Page segmentation data
*** Block opens ***

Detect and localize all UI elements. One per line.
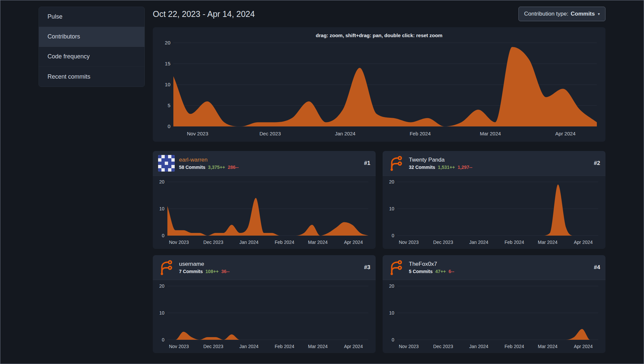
contributor-stats: 58 Commits 3,375++ 286-- (179, 165, 238, 170)
svg-text:Mar 2024: Mar 2024 (538, 344, 557, 349)
svg-text:Nov 2023: Nov 2023 (187, 131, 208, 136)
svg-text:Dec 2023: Dec 2023 (203, 344, 223, 349)
svg-text:10: 10 (389, 310, 394, 316)
contributor-name[interactable]: earl-warren (179, 157, 238, 163)
svg-text:Mar 2024: Mar 2024 (480, 131, 501, 136)
svg-text:Mar 2024: Mar 2024 (538, 240, 557, 245)
forgejo-logo-image (158, 259, 175, 276)
svg-text:Nov 2023: Nov 2023 (169, 344, 189, 349)
contributor-chart[interactable]: 01020Nov 2023Dec 2023Jan 2024Feb 2024Mar… (154, 281, 372, 351)
contributor-rank: #4 (594, 264, 600, 271)
contributor-info: username 7 Commits 108++ 36-- (179, 261, 230, 274)
svg-text:20: 20 (159, 179, 164, 184)
svg-text:10: 10 (159, 206, 164, 211)
contributor-card: Twenty Panda 32 Commits 1,531++ 1,297-- … (383, 151, 605, 249)
commit-count: 7 Commits (179, 269, 203, 274)
activity-sidebar: Pulse Contributors Code frequency Recent… (39, 7, 145, 87)
contributor-card-header: TheFox0x7 5 Commits 47++ 6-- #4 (383, 255, 605, 280)
svg-text:Nov 2023: Nov 2023 (399, 240, 419, 245)
contributor-stats: 32 Commits 1,531++ 1,297-- (409, 165, 472, 170)
svg-text:Mar 2024: Mar 2024 (308, 240, 327, 245)
svg-text:Apr 2024: Apr 2024 (555, 131, 576, 136)
sidebar-item-label: Contributors (47, 33, 80, 40)
contributor-card-header: username 7 Commits 108++ 36-- #3 (153, 255, 376, 280)
deletions-count: 6-- (449, 269, 454, 274)
forgejo-logo-icon (158, 259, 175, 276)
contributor-card: earl-warren 58 Commits 3,375++ 286-- #1 … (153, 151, 376, 249)
chart-zoom-hint: drag: zoom, shift+drag: pan, double clic… (158, 33, 600, 38)
svg-text:5: 5 (168, 103, 170, 108)
sidebar-item-recent-commits[interactable]: Recent commits (39, 67, 144, 87)
contributor-grid: earl-warren 58 Commits 3,375++ 286-- #1 … (153, 151, 605, 353)
svg-text:Apr 2024: Apr 2024 (344, 240, 363, 245)
sidebar-item-contributors[interactable]: Contributors (39, 27, 144, 47)
svg-text:Mar 2024: Mar 2024 (308, 344, 327, 349)
sidebar-item-code-frequency[interactable]: Code frequency (39, 47, 144, 67)
svg-text:10: 10 (389, 206, 394, 211)
identicon-avatar[interactable] (158, 155, 175, 172)
svg-text:Jan 2024: Jan 2024 (469, 344, 489, 349)
contributor-rank: #3 (364, 264, 370, 271)
contributor-info: earl-warren 58 Commits 3,375++ 286-- (179, 157, 238, 170)
contributor-rank: #2 (594, 160, 600, 167)
commit-count: 32 Commits (409, 165, 435, 170)
deletions-count: 286-- (228, 165, 239, 170)
contributor-info: TheFox0x7 5 Commits 47++ 6-- (409, 261, 454, 274)
forgejo-logo-icon (388, 155, 405, 172)
contributor-card: TheFox0x7 5 Commits 47++ 6-- #4 01020Nov… (383, 255, 605, 353)
contributor-stats: 5 Commits 47++ 6-- (409, 269, 454, 274)
total-contributions-chart[interactable]: 05101520Nov 2023Dec 2023Jan 2024Feb 2024… (158, 39, 600, 138)
contributors-page: Pulse Contributors Code frequency Recent… (0, 0, 644, 364)
svg-text:15: 15 (165, 61, 170, 66)
svg-text:Feb 2024: Feb 2024 (275, 240, 294, 245)
date-range-title: Oct 22, 2023 - Apr 14, 2024 (153, 9, 255, 19)
forgejo-logo-icon (388, 259, 405, 276)
svg-text:0: 0 (162, 233, 164, 238)
contributor-info: Twenty Panda 32 Commits 1,531++ 1,297-- (409, 157, 472, 170)
sidebar-item-pulse[interactable]: Pulse (39, 7, 144, 27)
svg-text:Nov 2023: Nov 2023 (169, 240, 189, 245)
contributor-name: Twenty Panda (409, 157, 472, 163)
svg-text:Dec 2023: Dec 2023 (433, 240, 453, 245)
forgejo-logo-image (388, 155, 405, 172)
total-contributions-card: drag: zoom, shift+drag: pan, double clic… (153, 27, 605, 142)
commit-count: 5 Commits (409, 269, 433, 274)
contributor-card-header: earl-warren 58 Commits 3,375++ 286-- #1 (153, 151, 376, 176)
contribution-type-button[interactable]: Contribution type: Commits ▾ (518, 7, 605, 21)
deletions-count: 36-- (221, 269, 230, 274)
svg-text:0: 0 (168, 123, 170, 129)
svg-text:0: 0 (392, 233, 394, 238)
forgejo-logo-image (388, 259, 405, 276)
svg-text:Feb 2024: Feb 2024 (410, 131, 430, 136)
svg-text:20: 20 (389, 283, 394, 289)
additions-count: 1,531++ (438, 165, 455, 170)
svg-text:Apr 2024: Apr 2024 (574, 344, 593, 349)
sidebar-item-label: Recent commits (47, 73, 90, 80)
svg-text:10: 10 (165, 82, 170, 87)
additions-count: 3,375++ (208, 165, 225, 170)
contributor-chart[interactable]: 01020Nov 2023Dec 2023Jan 2024Feb 2024Mar… (384, 281, 601, 351)
contributor-card: username 7 Commits 108++ 36-- #3 01020No… (153, 255, 376, 353)
svg-text:Dec 2023: Dec 2023 (433, 344, 453, 349)
svg-text:0: 0 (162, 337, 164, 342)
chevron-down-icon: ▾ (598, 12, 600, 16)
identicon-image (158, 155, 175, 172)
deletions-count: 1,297-- (458, 165, 472, 170)
svg-text:Jan 2024: Jan 2024 (239, 344, 259, 349)
contributor-name: TheFox0x7 (409, 261, 454, 267)
svg-text:10: 10 (159, 310, 164, 316)
svg-text:Dec 2023: Dec 2023 (259, 131, 281, 136)
header-row: Oct 22, 2023 - Apr 14, 2024 Contribution… (153, 7, 605, 21)
contributor-chart[interactable]: 01020Nov 2023Dec 2023Jan 2024Feb 2024Mar… (154, 177, 372, 247)
sidebar-item-label: Code frequency (47, 53, 90, 60)
contributor-name: username (179, 261, 230, 267)
contributor-chart[interactable]: 01020Nov 2023Dec 2023Jan 2024Feb 2024Mar… (384, 177, 601, 247)
svg-text:20: 20 (389, 179, 394, 184)
svg-text:Feb 2024: Feb 2024 (505, 240, 524, 245)
svg-text:Feb 2024: Feb 2024 (505, 344, 524, 349)
contribution-type-value: Commits (571, 11, 595, 17)
svg-text:Nov 2023: Nov 2023 (399, 344, 419, 349)
contributor-stats: 7 Commits 108++ 36-- (179, 269, 230, 274)
svg-text:Jan 2024: Jan 2024 (469, 240, 489, 245)
sidebar-item-label: Pulse (47, 13, 62, 20)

*** Block closes ***

WHAT THE EXERCISE ASKS: Among the lines above, which contain the word "username"? Copy every one.

SOLUTION TO THIS TASK:
contributor-info: username 7 Commits 108++ 36-- (179, 261, 230, 274)
contributor-card-header: username 7 Commits 108++ 36-- #3 (153, 255, 376, 280)
contributor-card: username 7 Commits 108++ 36-- #3 01020No… (153, 255, 376, 353)
contributor-name: username (179, 261, 230, 267)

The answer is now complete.